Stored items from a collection
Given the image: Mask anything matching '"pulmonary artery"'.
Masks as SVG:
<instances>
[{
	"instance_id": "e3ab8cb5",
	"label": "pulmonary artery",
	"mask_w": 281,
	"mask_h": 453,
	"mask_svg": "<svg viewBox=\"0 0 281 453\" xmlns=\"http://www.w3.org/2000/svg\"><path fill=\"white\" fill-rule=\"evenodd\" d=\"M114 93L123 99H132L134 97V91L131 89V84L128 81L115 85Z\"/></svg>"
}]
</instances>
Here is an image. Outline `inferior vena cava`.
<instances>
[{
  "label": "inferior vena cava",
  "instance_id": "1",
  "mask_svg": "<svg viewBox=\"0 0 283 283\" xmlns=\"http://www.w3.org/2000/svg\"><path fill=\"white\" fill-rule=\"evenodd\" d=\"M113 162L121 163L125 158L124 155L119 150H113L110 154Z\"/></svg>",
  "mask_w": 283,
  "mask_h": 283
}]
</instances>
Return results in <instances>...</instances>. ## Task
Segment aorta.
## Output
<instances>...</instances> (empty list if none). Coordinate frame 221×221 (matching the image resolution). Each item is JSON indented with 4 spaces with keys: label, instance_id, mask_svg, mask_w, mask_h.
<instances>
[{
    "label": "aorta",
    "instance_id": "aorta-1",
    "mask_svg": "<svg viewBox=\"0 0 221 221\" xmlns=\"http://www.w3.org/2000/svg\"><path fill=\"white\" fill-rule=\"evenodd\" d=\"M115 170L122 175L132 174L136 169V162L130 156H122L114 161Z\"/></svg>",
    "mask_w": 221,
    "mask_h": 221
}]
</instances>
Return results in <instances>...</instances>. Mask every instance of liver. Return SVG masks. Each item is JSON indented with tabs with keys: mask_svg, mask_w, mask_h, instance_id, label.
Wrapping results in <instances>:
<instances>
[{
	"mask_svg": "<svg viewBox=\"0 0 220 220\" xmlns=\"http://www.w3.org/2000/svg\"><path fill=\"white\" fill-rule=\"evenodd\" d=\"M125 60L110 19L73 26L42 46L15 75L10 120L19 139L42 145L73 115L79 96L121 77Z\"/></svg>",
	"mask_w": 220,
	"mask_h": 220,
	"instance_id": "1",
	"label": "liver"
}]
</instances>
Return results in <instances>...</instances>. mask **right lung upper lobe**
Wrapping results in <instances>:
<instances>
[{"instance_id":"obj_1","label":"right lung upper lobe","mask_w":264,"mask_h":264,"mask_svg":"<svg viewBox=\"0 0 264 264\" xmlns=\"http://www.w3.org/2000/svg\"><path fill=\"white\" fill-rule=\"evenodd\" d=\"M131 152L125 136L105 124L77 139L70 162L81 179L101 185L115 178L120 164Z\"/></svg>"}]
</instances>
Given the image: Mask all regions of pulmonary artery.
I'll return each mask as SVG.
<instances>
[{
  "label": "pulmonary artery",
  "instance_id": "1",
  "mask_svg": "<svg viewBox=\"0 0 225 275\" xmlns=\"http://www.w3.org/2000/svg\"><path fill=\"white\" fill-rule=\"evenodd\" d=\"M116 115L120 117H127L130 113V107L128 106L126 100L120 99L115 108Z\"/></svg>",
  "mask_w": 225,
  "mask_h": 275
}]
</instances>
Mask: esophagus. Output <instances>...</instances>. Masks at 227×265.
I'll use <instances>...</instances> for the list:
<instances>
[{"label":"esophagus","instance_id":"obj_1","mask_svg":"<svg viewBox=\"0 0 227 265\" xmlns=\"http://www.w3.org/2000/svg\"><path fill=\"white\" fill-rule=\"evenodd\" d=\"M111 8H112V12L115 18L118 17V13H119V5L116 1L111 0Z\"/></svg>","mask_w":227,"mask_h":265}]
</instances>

Exercise brief:
Please restate every line of the records exactly.

Completed task:
Given the image: Mask anything matching '"pulmonary artery"'.
Masks as SVG:
<instances>
[{
	"instance_id": "e3ab8cb5",
	"label": "pulmonary artery",
	"mask_w": 281,
	"mask_h": 453,
	"mask_svg": "<svg viewBox=\"0 0 281 453\" xmlns=\"http://www.w3.org/2000/svg\"><path fill=\"white\" fill-rule=\"evenodd\" d=\"M114 93L123 99H132L134 97V91L131 89V84L128 81L115 85Z\"/></svg>"
}]
</instances>
Here is an image. Outline `inferior vena cava`.
<instances>
[{
  "label": "inferior vena cava",
  "instance_id": "1",
  "mask_svg": "<svg viewBox=\"0 0 283 283\" xmlns=\"http://www.w3.org/2000/svg\"><path fill=\"white\" fill-rule=\"evenodd\" d=\"M113 162L121 163L125 158L124 155L119 150H113L110 154Z\"/></svg>",
  "mask_w": 283,
  "mask_h": 283
}]
</instances>
Return results in <instances>...</instances>. ## Task
Segment aorta.
## Output
<instances>...</instances> (empty list if none). Coordinate frame 221×221 (matching the image resolution). Each item is JSON indented with 4 spaces with keys: label, instance_id, mask_svg, mask_w, mask_h.
<instances>
[{
    "label": "aorta",
    "instance_id": "aorta-1",
    "mask_svg": "<svg viewBox=\"0 0 221 221\" xmlns=\"http://www.w3.org/2000/svg\"><path fill=\"white\" fill-rule=\"evenodd\" d=\"M115 170L122 175L132 174L136 169V162L130 156H122L114 161Z\"/></svg>",
    "mask_w": 221,
    "mask_h": 221
}]
</instances>
Return results in <instances>...</instances>. Mask every instance of liver. Return SVG masks. Each item is JSON indented with tabs with keys: mask_svg, mask_w, mask_h, instance_id, label.
Wrapping results in <instances>:
<instances>
[{
	"mask_svg": "<svg viewBox=\"0 0 220 220\" xmlns=\"http://www.w3.org/2000/svg\"><path fill=\"white\" fill-rule=\"evenodd\" d=\"M125 60L110 19L73 26L42 46L15 75L10 120L19 139L42 145L73 115L79 96L121 77Z\"/></svg>",
	"mask_w": 220,
	"mask_h": 220,
	"instance_id": "1",
	"label": "liver"
}]
</instances>
Return results in <instances>...</instances>. mask **right lung upper lobe**
Wrapping results in <instances>:
<instances>
[{"instance_id":"obj_1","label":"right lung upper lobe","mask_w":264,"mask_h":264,"mask_svg":"<svg viewBox=\"0 0 264 264\" xmlns=\"http://www.w3.org/2000/svg\"><path fill=\"white\" fill-rule=\"evenodd\" d=\"M131 152L125 136L105 124L77 139L70 162L81 179L101 185L115 178L120 164Z\"/></svg>"}]
</instances>
Given the image: Mask all regions of pulmonary artery.
I'll return each mask as SVG.
<instances>
[{
  "label": "pulmonary artery",
  "instance_id": "1",
  "mask_svg": "<svg viewBox=\"0 0 225 275\" xmlns=\"http://www.w3.org/2000/svg\"><path fill=\"white\" fill-rule=\"evenodd\" d=\"M116 115L120 117H127L130 113V107L128 106L126 100L120 99L115 108Z\"/></svg>",
  "mask_w": 225,
  "mask_h": 275
}]
</instances>
Mask: esophagus. Output <instances>...</instances>. Masks at 227×265.
I'll use <instances>...</instances> for the list:
<instances>
[{"label":"esophagus","instance_id":"obj_1","mask_svg":"<svg viewBox=\"0 0 227 265\" xmlns=\"http://www.w3.org/2000/svg\"><path fill=\"white\" fill-rule=\"evenodd\" d=\"M111 8H112V12L115 18L118 17V13H119V5L116 1L111 0Z\"/></svg>","mask_w":227,"mask_h":265}]
</instances>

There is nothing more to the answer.